Preparing Models#

Save A Trained Model#

A trained ML model instance needs to be saved with BentoML API, in order to serve it with BentoML. For most cases, it will be just one line added to your model training pipeline, invoking a save_model call, as demonstrated in the tutorial:

saved_model = bentoml.sklearn.save_model("iris_clf", clf)
print(f"Model saved: {saved_model}")

# Model saved: Model(tag="iris_clf:2uo5fkgxj27exuqj")

See also

It is also possible to use pre-trained models directly with BentoML, without saving it to the model store first. Check out the Custom Runner example to learn more.

Tip

If you have an existing model saved to file on disk, you will need to load the model in a python session first and then use BentoML’s framework specific save_model method to put it into the BentoML model store.

We recommend always save the model with BentoML as soon as it finished training and validation. By putting the save_model call to the end of your training pipeline, all your finalized models can be managed in one place and ready for inference.

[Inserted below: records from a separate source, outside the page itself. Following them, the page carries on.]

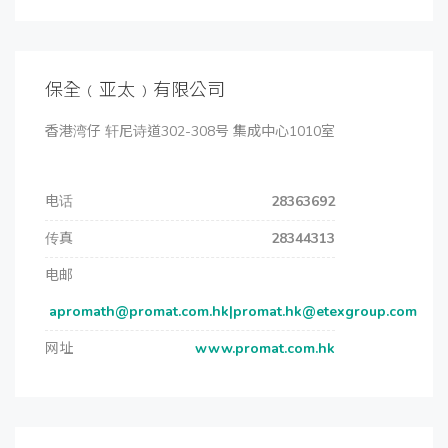
保全﹙亚太﹚有限公司
香港湾仔 轩尼诗道302-308号 集成中心1010室
电话
28363692
传真
28344313
电邮
apromath@promat.com.hk|promat.hk@etexgroup.com
网址
www.promat.com.hk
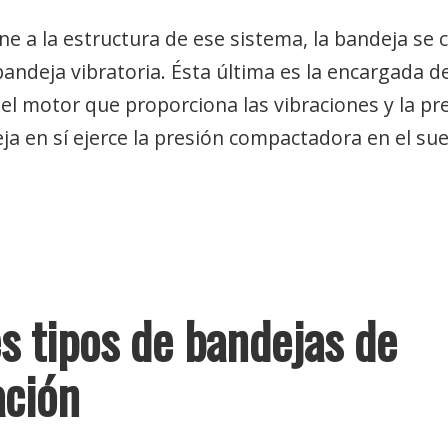
rne a la estructura de ese sistema, la bandeja s
bandeja vibratoria. Ésta última es la encargada d
l motor que proporciona las vibraciones y la pre
eja en sí ejerce la presión compactadora en el su
s tipos de bandejas de
ción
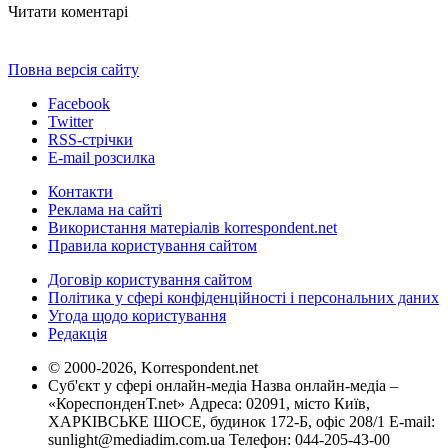
Читати коментарі
Повна версія сайту
Facebook
Twitter
RSS-стрічки
E-mail розсилка
Контакти
Реклама на сайті
Використання матеріалів korrespondent.net
Правила користування сайтом
Договір користування сайтом
Політика у сфері конфіденційності і персональних даних
Угода щодо користування
Редакція
© 2000-2026, Korrespondent.net
Суб'єкт у сфері онлайн-медіа Назва онлайн-медіа –
«КореспонденТ.net» Адреса: 02091, місто Київ,
ХАРКІВСЬКЕ ШОСЕ, будинок 172-Б, офіс 208/1 E-mail:
sunlight@mediadim.com.ua
Телефон: 044-205-43-00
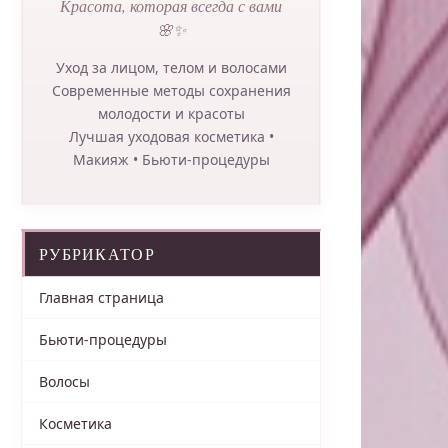
Красота, которая всегда с вами
🌸✨
Уход за лицом, телом и волосами
Современные методы сохранения
молодости и красоты
Лучшая уходовая косметика •
Макияж • Бьюти-процедуры
РУБРИКАТОР
Главная страница
Бьюти-процедуры
Волосы
Косметика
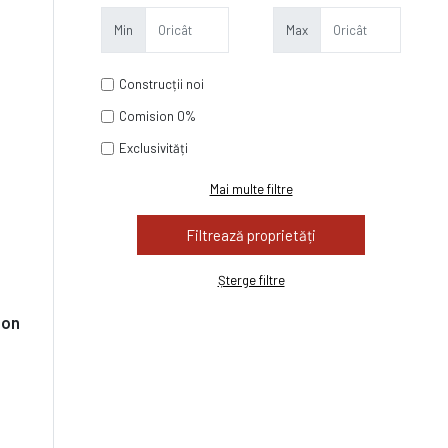
Min
Max
Construcții noi
Comision 0%
Exclusivități
Mai multe filtre
Șterge filtre
ion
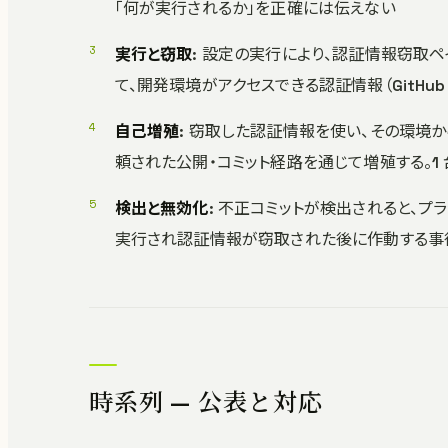
「何が実行されるか」を正確には伝えない
実行と窃取
: 設定の実行により、認証情報窃取ペ
て、開発環境がアクセスできる認証情報（GitHub・n
自己増殖
: 窃取した認証情報を使い、その環境
頼された公開・コミット経路を通じて増殖する。1
検出と無効化
: 不正コミットが検出されると、
実行され認証情報が窃取された後に作動する事
時系列 — 公表と対応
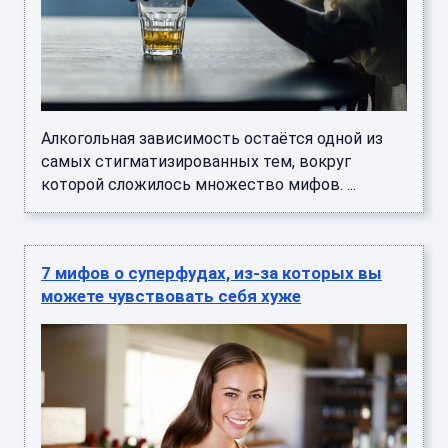
Алкогольная зависимость остаётся одной из
самых стигматизированных тем, вокруг
которой сложилось множество мифов. ...
7 мифов о суперфудах, из-за которых вы
можете чувствовать себя хуже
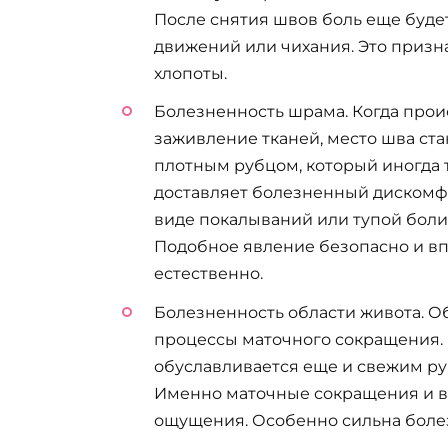
После снятия швов боль еще будет
движений или чихания. Это призна
хлопоты.
Болезненность шрама. Когда прои
заживление тканей, место шва ст
плотным рубцом, который иногда 
доставляет болезненный дискомф
виде покалываний или тупой боли
Подобное явление безопасно и в
естественно.
Болезненность области живота. О
процессы маточного сокращения.
обуславливается еще и свежим ру
Именно маточные сокращения и в
ощущения. Особенно сильна болез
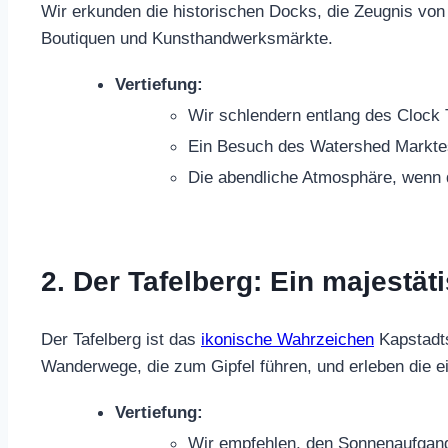
Wir erkunden die historischen Docks, die Zeugnis von 
Boutiquen und Kunsthandwerksmärkte.
Vertiefung:
Wir schlendern entlang des Clock T
Ein Besuch des Watershed Marktes 
Die abendliche Atmosphäre, wenn di
2. Der Tafelberg: Ein majestät
Der Tafelberg ist das
ikonische Wahrzeichen
Kapstadts
Wanderwege, die zum Gipfel führen, und erleben die ei
Vertiefung:
Wir empfehlen, den Sonnenaufgang 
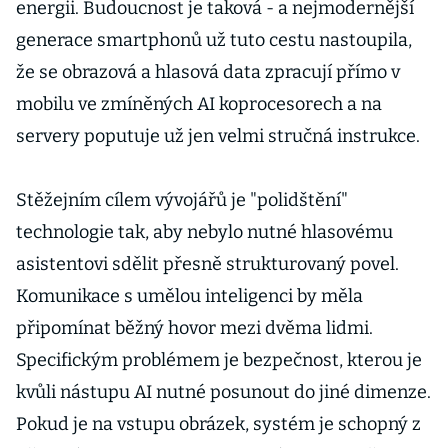
energii. Budoucnost je taková - a nejmodernější
generace smartphonů už tuto cestu nastoupila,
že se obrazová a hlasová data zpracují přímo v
mobilu ve zmíněných AI koprocesorech a na
servery poputuje už jen velmi stručná instrukce.
Stěžejním cílem vývojářů je "polidštění"
technologie tak, aby nebylo nutné hlasovému
asistentovi sdělit přesně strukturovaný povel.
Komunikace s umělou inteligenci by měla
připomínat běžný hovor mezi dvěma lidmi.
Specifickým problémem je bezpečnost, kterou je
kvůli nástupu AI nutné posunout do jiné dimenze.
Pokud je na vstupu obrázek, systém je schopný z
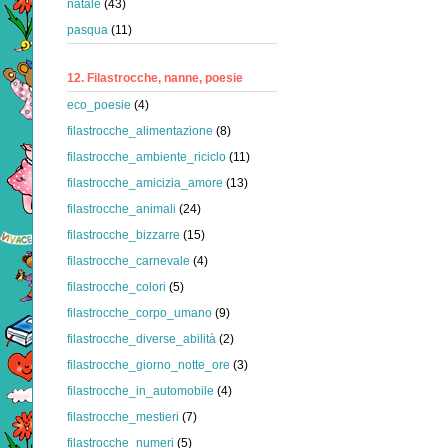
natale
(43)
pasqua
(11)
12. Filastrocche, nanne, poesie
eco_poesie
(4)
filastrocche_alimentazione
(8)
filastrocche_ambiente_riciclo
(11)
filastrocche_amicizia_amore
(13)
filastrocche_animali
(24)
filastrocche_bizzarre
(15)
filastrocche_carnevale
(4)
filastrocche_colori
(5)
filastrocche_corpo_umano
(9)
filastrocche_diverse_abilità
(2)
filastrocche_giorno_notte_ore
(3)
filastrocche_in_automobile
(4)
filastrocche_mestieri
(7)
filastrocche_numeri
(5)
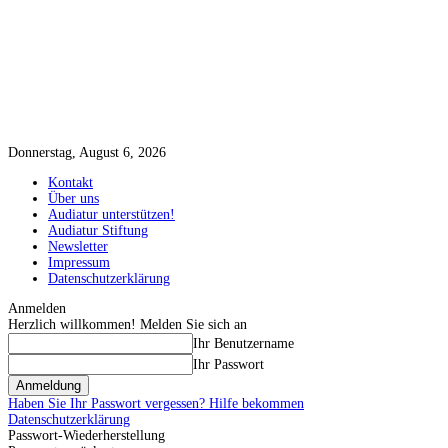
Donnerstag, August 6, 2026
Kontakt
Über uns
Audiatur unterstützen!
Audiatur Stiftung
Newsletter
Impressum
Datenschutzerklärung
Anmelden
Herzlich willkommen! Melden Sie sich an
Ihr Benutzername
Ihr Passwort
Haben Sie Ihr Passwort vergessen? Hilfe bekommen
Datenschutzerklärung
Passwort-Wiederherstellung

Optionally, you may attach custom labels, metadata, or custom_objects to be saved alongside your model in the model store, e.g.:

bentoml.pytorch.save_model(
    "demo_mnist",   # model name in the local model store
    trained_model,  # model instance being saved
    labels={    # user-defined labels for managing models in Yatai
        "owner": "nlp_team",
        "stage": "dev",
    },
    metadata={  # user-defined additional metadata
        "acc": acc,
        "cv_stats": cv_stats,
        "dataset_version": "20210820",
    },
    custom_objects={    # save additional user-defined python objects
        "tokenizer": tokenizer_object,
    }
)
  • labels: user-defined labels for managing models, e.g. team=nlp, stage=dev.

  • metadata: user-defined metadata for storing model training context information or model evaluation metrics, e.g. dataset version, training parameters, model scores.

  • custom_objects: user-defined additional python objects, e.g. a tokenizer instance, preprocessor function, model configuration json, serialized with cloudpickle. Custom objects will be serialized with cloudpickle.

Retrieve a saved model#

To load the model instance back into memory, use the framework-specific load_model method. For example:

import bentoml
from sklearn.base import BaseEstimator

model: BaseEstimator = bentoml.sklearn.load_model("iris_clf:latest")

Note

The load_model method is only here for testing and advanced customizations. For general model serving use cases, use Runner for running model inference. See the Using Model Runner section below to learn more.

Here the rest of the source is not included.